Thousands mark 2nd anniv of S Korean ferry disaster

epa05261114 South Koreans pay their respects to Sewol ferry accident victims at the official joint memorial altar, Ansan Hwarang Park in Ansan, south of Seoul, South Korea, 16 April 2016. The Sewol ferry was carrying 476 people on board when the ship sank on 16 April 2014 between the city of Incheon and the island of Jeju. Most of the passengers were teenagers on a school trip. Officially 295 people died. Nine people were declared missing.  EPA/JEON HEON-KYUN

SEOUL / AP

Thousands of South Koreans participated in memorial events on Saturday for the more than 300 people who died in a ferry disaster two years ago that deeply rattled the country.
Hundreds of people, carrying umbrellas in light evening rain, created long lines at a square in the capital, Seoul, waiting to place flowers on a makeshift altar near where relatives of the victims had camped out for months in protest.
Seoul police were expecting nearly 5,000 people to participate in the event, with speeches, concerts and film screenings planned. Police were also preparing for the possibility of the gathering turning into an anti-government march, but the event was proceeding peacefully at the start.

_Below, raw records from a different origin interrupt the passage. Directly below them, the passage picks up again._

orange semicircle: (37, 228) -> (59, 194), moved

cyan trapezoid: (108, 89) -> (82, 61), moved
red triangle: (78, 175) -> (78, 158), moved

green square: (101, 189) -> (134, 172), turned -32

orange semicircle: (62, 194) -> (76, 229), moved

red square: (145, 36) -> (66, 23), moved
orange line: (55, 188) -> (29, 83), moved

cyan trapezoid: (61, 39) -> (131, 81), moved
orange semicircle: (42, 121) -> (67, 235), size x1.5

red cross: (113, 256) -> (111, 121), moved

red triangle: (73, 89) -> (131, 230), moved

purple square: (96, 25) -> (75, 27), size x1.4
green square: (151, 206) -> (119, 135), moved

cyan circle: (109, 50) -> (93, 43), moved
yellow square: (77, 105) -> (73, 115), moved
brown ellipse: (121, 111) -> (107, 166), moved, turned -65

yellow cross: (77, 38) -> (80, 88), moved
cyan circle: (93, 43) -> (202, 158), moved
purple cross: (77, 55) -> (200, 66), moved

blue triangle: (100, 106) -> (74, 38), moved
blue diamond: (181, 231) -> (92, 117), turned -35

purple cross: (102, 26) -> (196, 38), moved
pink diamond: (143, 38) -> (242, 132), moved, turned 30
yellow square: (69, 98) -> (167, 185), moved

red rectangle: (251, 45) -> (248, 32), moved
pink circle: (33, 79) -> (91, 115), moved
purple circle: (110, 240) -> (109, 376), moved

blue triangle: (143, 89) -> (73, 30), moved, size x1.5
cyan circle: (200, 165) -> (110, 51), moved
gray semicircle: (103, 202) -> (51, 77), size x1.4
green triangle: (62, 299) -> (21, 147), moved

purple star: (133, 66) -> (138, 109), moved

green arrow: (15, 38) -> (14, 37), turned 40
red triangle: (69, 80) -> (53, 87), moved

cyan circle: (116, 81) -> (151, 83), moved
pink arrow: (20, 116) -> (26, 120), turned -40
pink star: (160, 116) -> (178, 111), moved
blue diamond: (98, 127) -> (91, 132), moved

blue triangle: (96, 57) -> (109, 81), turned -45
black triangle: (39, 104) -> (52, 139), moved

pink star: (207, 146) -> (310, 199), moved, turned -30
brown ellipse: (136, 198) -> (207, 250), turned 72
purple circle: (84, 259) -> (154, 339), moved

Hours earlier, about 2,500 people, including grieving family members and government officials, gathered for an event at a memorial altar in Ansan, where most of the victims lived.

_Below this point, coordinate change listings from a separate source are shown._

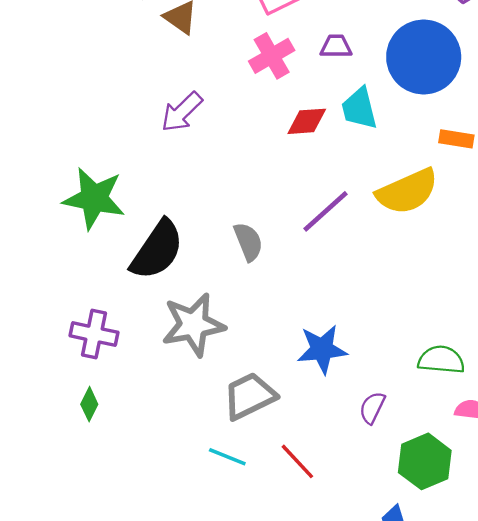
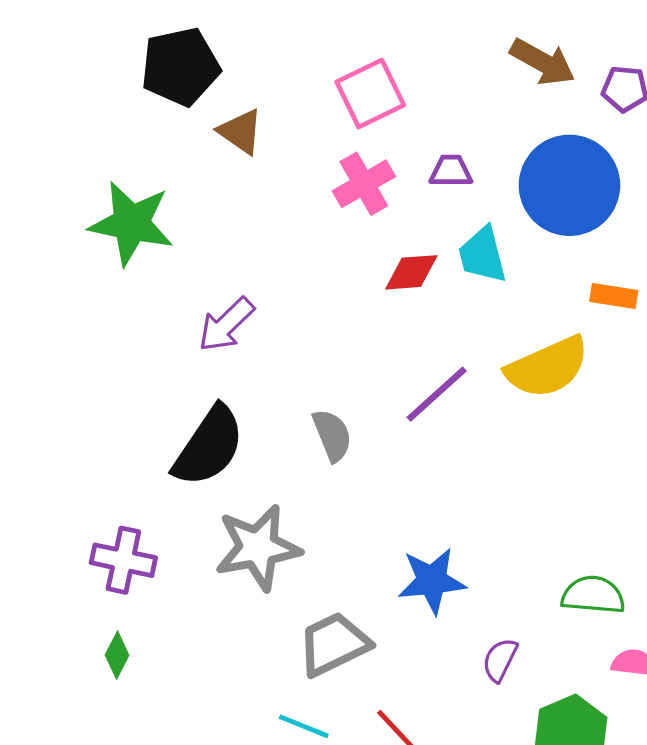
purple arrow: (182, 112) -> (226, 325), moved
green star: (94, 198) -> (131, 223), moved

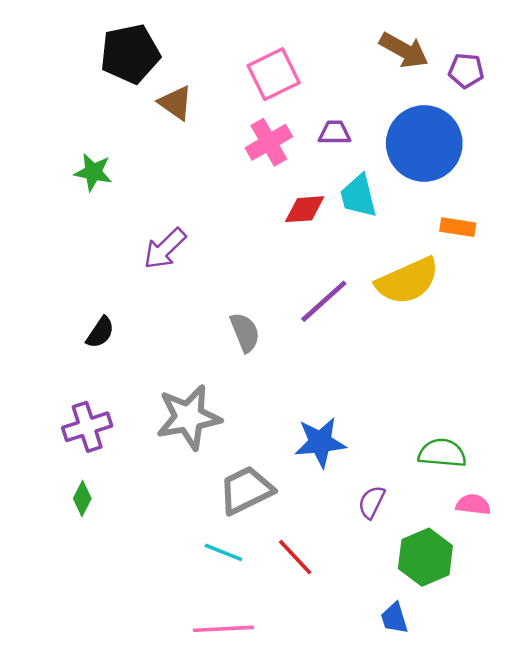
green star: (131, 223) -> (93, 172), size x0.6
black semicircle: (209, 446) -> (100, 332), moved, size x0.5
purple cross: (123, 560) -> (87, 427), turned -30

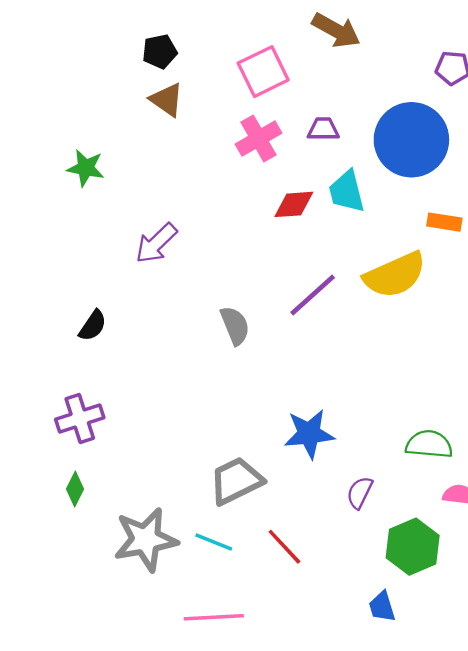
brown arrow: (404, 50) -> (336, 30), moved
black pentagon: (130, 54) -> (160, 52), moved, size x0.6
gray star: (189, 417) -> (146, 540), moved

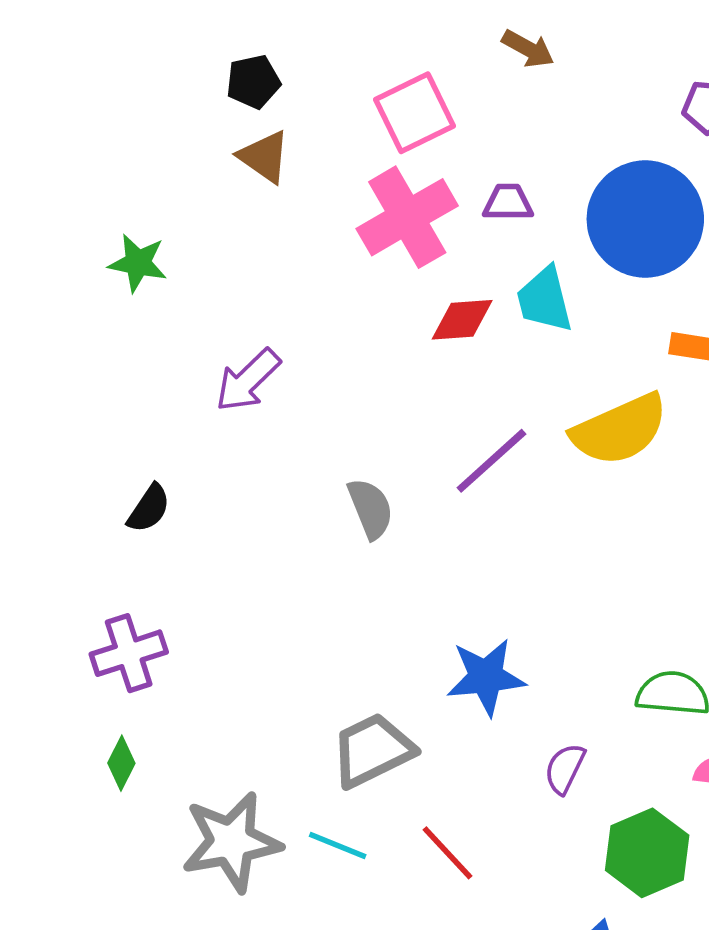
brown arrow: (336, 30) -> (528, 49), size x0.7
pink cross: (259, 139) -> (407, 217), size x1.4

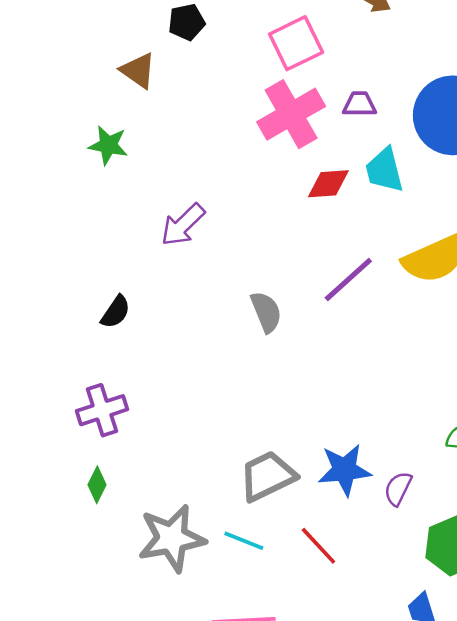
brown triangle: (264, 157) -> (138, 71), moved
blue star: (486, 677) -> (345, 470), moved

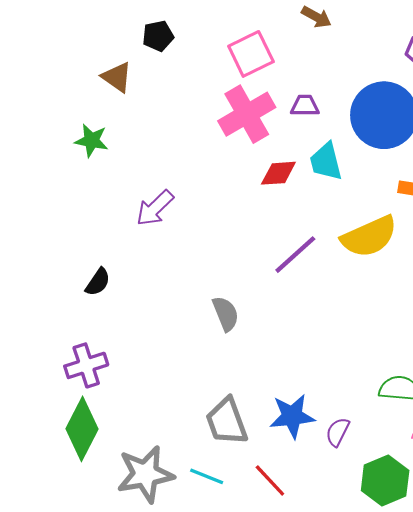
gray semicircle: (266, 312) -> (226, 314), moved
gray trapezoid: (267, 476) -> (227, 421), turned -84
green diamond: (97, 485) -> (82, 429), size x2.0

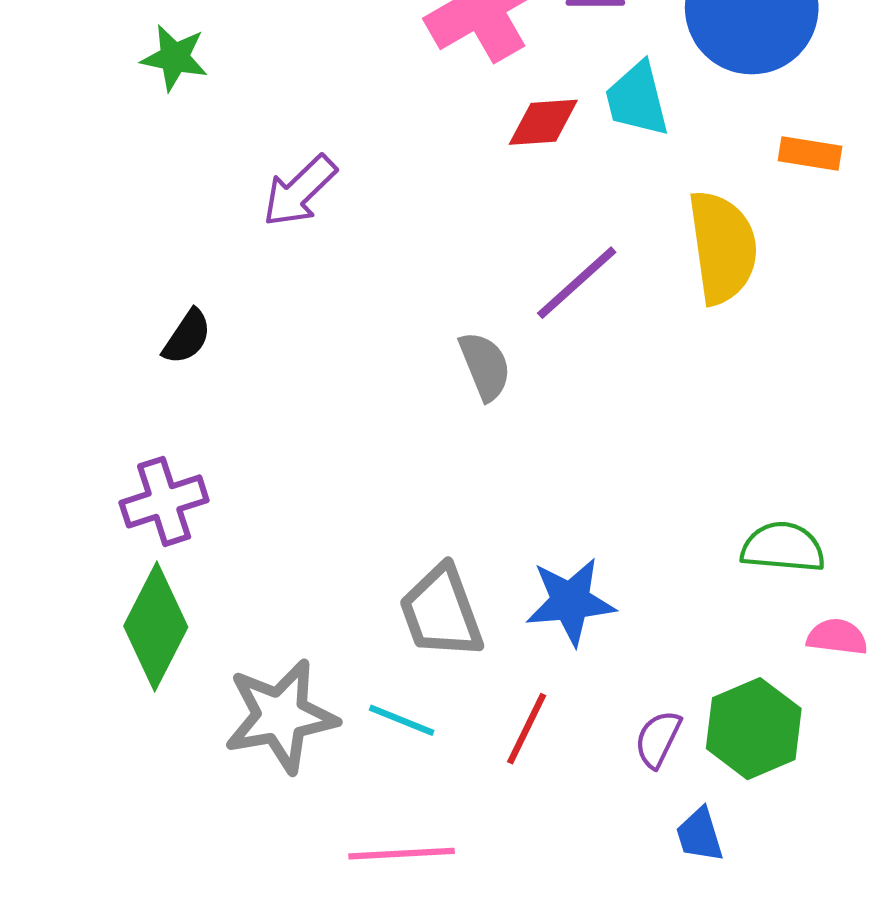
yellow semicircle: (369, 237) -> (723, 247), turned -74
gray semicircle: (226, 314) -> (485, 366), moved
purple semicircle: (338, 432) -> (658, 739), moved
red line: (270, 481) -> (527, 729), turned 69

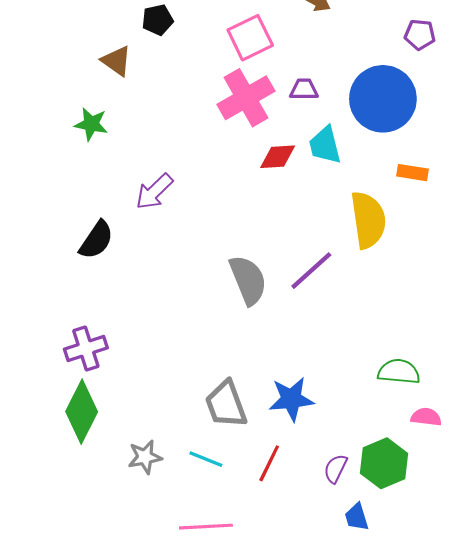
purple line: (577, 283) -> (311, 271), moved
black semicircle: (187, 337) -> (96, 240), moved, size x1.4
gray semicircle: (485, 366) -> (248, 280), size x1.4
gray star: (281, 716) -> (145, 457), size x0.6

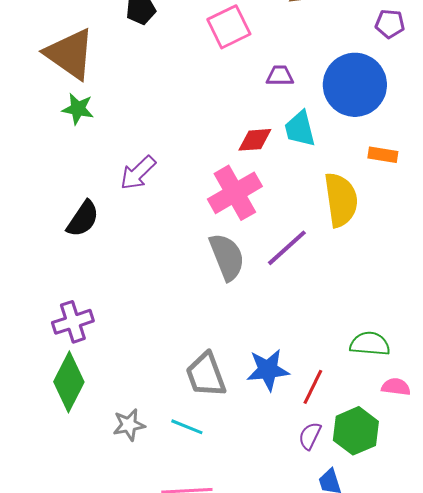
brown triangle: (116, 61) -> (70, 54), moved, size x1.8
pink cross: (246, 98) -> (235, 193), moved
red line: (269, 463) -> (313, 387), moved

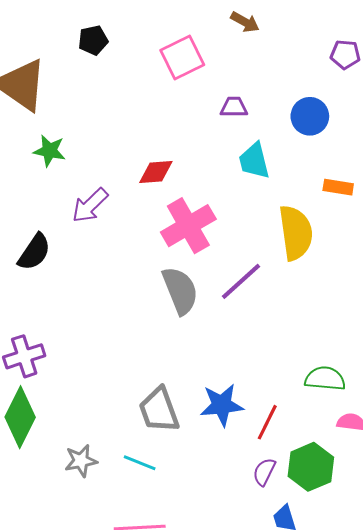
blue circle: (355, 85) -> (310, 116), size x0.6
green star: (78, 109) -> (50, 151), moved
red diamond: (255, 140) -> (156, 172), moved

There were other memorial events around the country, including a gathering at a small island port near the site of the accident, where relatives had spent months waiting for divers to return with the bodies of their loved ones.
A total of 304 people, most of them students from a single high school in Ansan, died when the ferry Sewol sank off South Korea’s southwest coast in April 2014 in a disaster partially blamed on official incompetence and corruption.
Divers recovered 295 bodies from the ship’s wreckage and nearby seas before the government stopped underwater searches after seven months. Nine victims remain missing.
The tragedy touched off an outpouring of national grief and soul-searching about public safety. The relatives of the victims, angry that higher-level officials haven’t been held accountable, have been calling for a stronger investigation into the government’s responsibility for the disaster.
“We really want to move on,” Jeon Myung-sun, the father of one of the student victims, said during a speech in Ansan.
“We would be able to go back to our ordinary lives if the people who are responsible are held responsible, and after finding out why (the accident) happened and why our children had to die.”
South Korea’s top court in November last year upheld a life sentence for the ferry’s captain. The court concluded that he committed homicide by “willful negligence” because he fled his ship without giving an evacuation order.